OK, I did a little more research on this. It looks like Freddie has a no cash-out refinance program up to 95% LTV. Fannie appears to have a cash-out refinance up to 90% LTV.
So it doesn’t look like Fannie or Freddie will be able to buy/guarantee all of these worthless mortgages at bubble prices. It appears they will be able to buy/guarantee all mortgages originated after July 2007. However, for the 2002-June 2007 vintage of crappy mortgage, Fannie/Freddie would only be able to buy/guarantee those under the new limits if the borrower does a refi. The refis appear to have LTV limits so it doesn’t look like the banks will be able to put all those 2002-June 2007 $417,000+ mortages that are now on homes that are way under the original mortgage amount to the taxpayer. Instead, the banks will have to hope the borrower refis. At least that’s how I’m interpreting this bill.

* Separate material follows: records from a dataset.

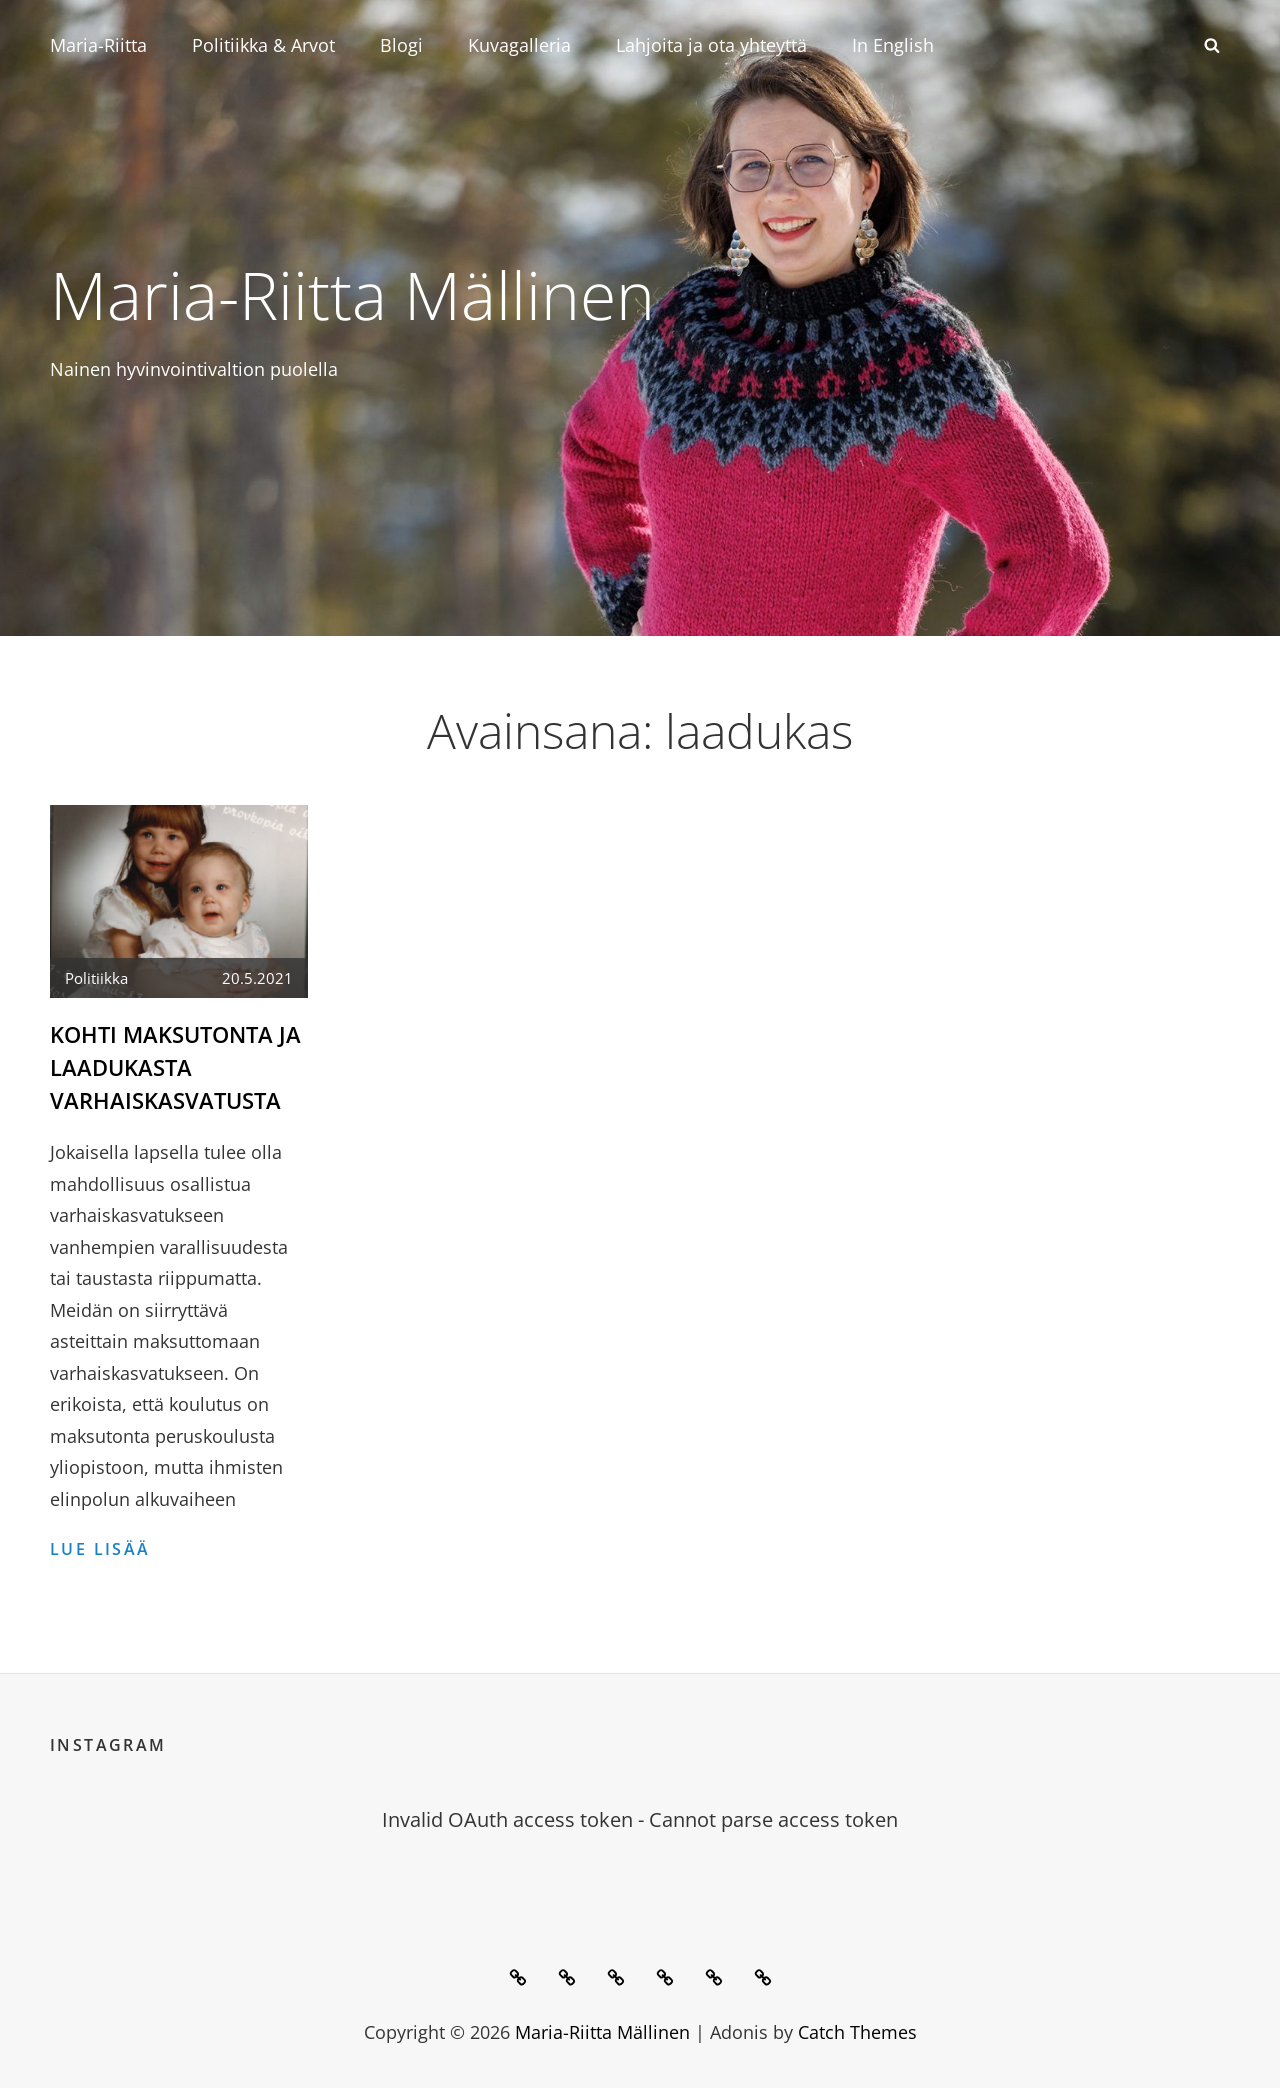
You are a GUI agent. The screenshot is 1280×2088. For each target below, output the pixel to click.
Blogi (401, 45)
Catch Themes (857, 2032)
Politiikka (96, 978)
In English (893, 45)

It will be interesting to see if the banks allow borrowers to refi for much less than the mortgage amount just to get the loan off their books. For example, say Crooked Borrower (CB) took out a mortgage in 2005 for $600K. Let’s say the house securing that mortgage is now only worth $500K. Will the bank allow the borrower to refi at $475K (95% of $500K) just to get the loan off their books? It doesn’t seem like they would if the house is really worth $500K. Better to take a short sale at $500K and then sell that to Fannie/Freddie. Of course, with all the crooked appraisers out there, it may be better to do a refi at an inflated value.
With the July 2007 cutoff date, this bill doesn’t look as horrible as I thought it would be. I don’t like it (and I’m sure I’m missing a ton of things in my amateur analysis), but it sure looks like it could have been worse. So what am I missing?